Work order
Could you return every record below word for word, leaving out the pictures?

[Stored items from a collection]

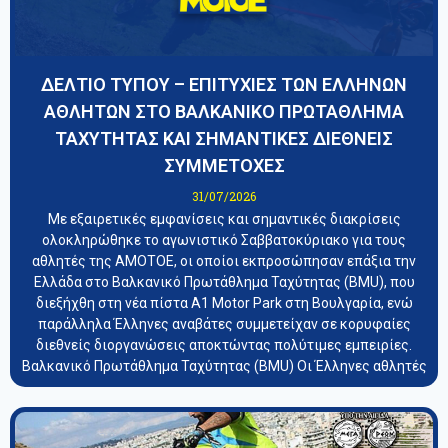
ΔΕΛΤΙΟ ΤΥΠΟΥ – ΕΠΙΤΥΧΙΕΣ ΤΩΝ ΕΛΛΗΝΩΝ
ΑΘΛΗΤΩΝ ΣΤΟ ΒΑΛΚΑΝΙΚΟ ΠΡΩΤΑΘΛΗΜΑ
ΤΑΧΥΤΗΤΑΣ ΚΑΙ ΣΗΜΑΝΤΙΚΕΣ ΔΙΕΘΝΕΙΣ
ΣΥΜΜΕΤΟΧΕΣ
31/07/2026
Με εξαιρετικές εμφανίσεις και σημαντικές διακρίσεις
ολοκληρώθηκε το αγωνιστικό Σαββατοκύριακο για τους
αθλητές της ΑΜΟΤΟΕ, οι οποίοι εκπροσώπησαν επάξια την
Ελλάδα στο Βαλκανικό Πρωτάθλημα Ταχύτητας (BMU), που
διεξήχθη στη νέα πίστα A1 Motor Park στη Βουλγαρία, ενώ
παράλληλα Έλληνες αναβάτες συμμετείχαν σε κορυφαίες
διεθνείς διοργανώσεις αποκτώντας πολύτιμες εμπειρίες.
Βαλκανικό Πρωτάθλημα Ταχύτητας (BMU) Οι Έλληνες αθλητές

Task output
ΔΕΛΤΙΟ ΤΥΠΟΥ – ΕΠΙΤΥΧΙΕΣ ΤΩΝ ΕΛΛΗΝΩΝ
ΑΘΛΗΤΩΝ ΣΤΟ ΒΑΛΚΑΝΙΚΟ ΠΡΩΤΑΘΛΗΜΑ
ΤΑΧΥΤΗΤΑΣ ΚΑΙ ΣΗΜΑΝΤΙΚΕΣ ΔΙΕΘΝΕΙΣ
ΣΥΜΜΕΤΟΧΕΣ
31/07/2026
Με εξαιρετικές εμφανίσεις και σημαντικές διακρίσεις
ολοκληρώθηκε το αγωνιστικό Σαββατοκύριακο για τους
αθλητές της ΑΜΟΤΟΕ, οι οποίοι εκπροσώπησαν επάξια την
Ελλάδα στο Βαλκανικό Πρωτάθλημα Ταχύτητας (BMU), που
διεξήχθη στη νέα πίστα A1 Motor Park στη Βουλγαρία, ενώ
παράλληλα Έλληνες αναβάτες συμμετείχαν σε κορυφαίες
διεθνείς διοργανώσεις αποκτώντας πολύτιμες εμπειρίες.
Βαλκανικό Πρωτάθλημα Ταχύτητας (BMU) Οι Έλληνες αθλητές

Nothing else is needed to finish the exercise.